```{r global_options, include=FALSE}
library(knitr)
opts_chunk$set(fig.align = "center", fig.height = 4, fig.width = 5)
library(tidyverse)
theme_set(theme_bw(base_size = 12))
library(plotROC)
library(ggthemes)
```
## Project 2
*Enter your name and EID here*
### Instructions
Please submit both this completed Rmarkdown document and its knitted HTML, converted to PDF, on Canvas **no later than 4:00 pm on April 2nd, 2019**. These two documents will be graded jointly, so they must be consistent (as in, don't change the Rmarkdown file without also updating the knitted HTML!).
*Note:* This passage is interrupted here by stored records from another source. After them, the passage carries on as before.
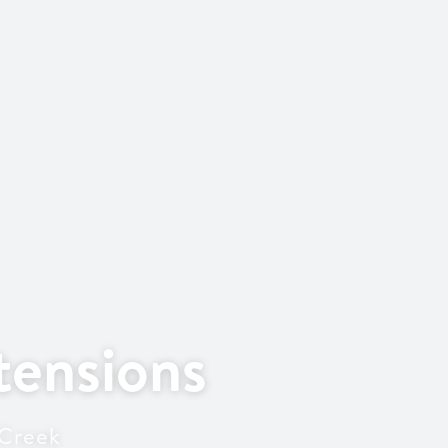
ensions
 Creek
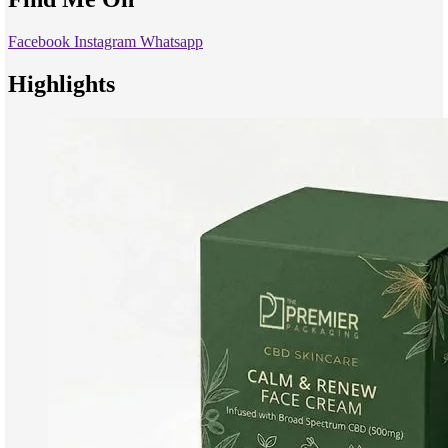
Facebook
Instagram
Whatsapp
Highlights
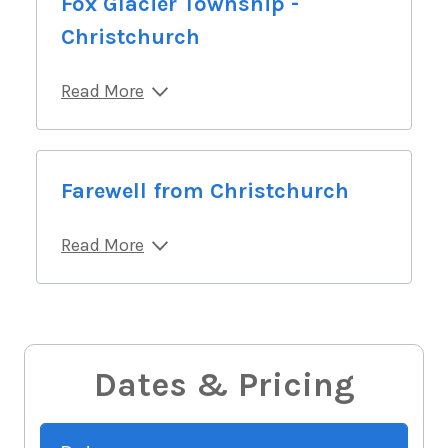
Fox Glacier Township -
Christchurch
Read More
Farewell from Christchurch
Read More
Dates & Pricing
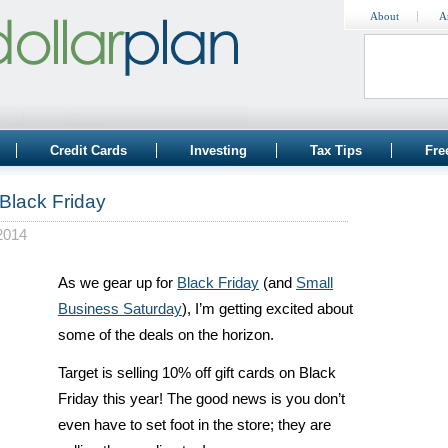
About
A
Credit Cards
Investing
Tax Tips
Fre
 Black Friday
2014
As we gear up for
Black Friday
(and
Small
Business Saturday
), I’m getting excited about
some of the deals on the horizon.
Target is selling 10% off gift cards on Black
Friday this year! The good news is you don’t
even have to set foot in the store; they are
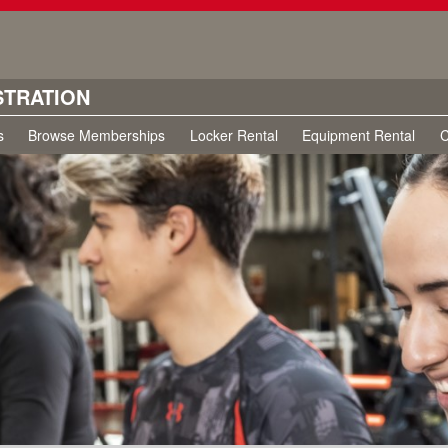
STRATION
s
Browse Memberships
Locker Rental
Equipment Rental
C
All results presented **must** have corresponding code. Any answers/results given without the corresponding R code that generated the result will be considered absent. All code reported in your final project document should work properly. Please bear in mind that **you will lose points** for the following:
+ an R-code chunk with no comments
+ results without corresponding R code
+ extraneous code which does not contribute to the question
+ printing out the entire data table
For this project, you will work with a dataset was extracted from the 1974 *Motor Trend* US magazine. It contains information about fuel consumption and 10 aspects of automobile design and performance for 32 automobiles.
```{r}
head(mtcars)
```
The column contents are as follows:
+ **mpg**: miles per US gallon.
+ **cyl**: number of cylinders.
+ **disp**: displacement (cubic inches).
+ **hp**: gross horsepower.
+ **drat**: rear axle ratio.
+ **wt**: weight (1000 lbs).
+ **qsec**: 1/4 mile time.
+ **vs**: engine (0 = V-shaped, 1 = straight).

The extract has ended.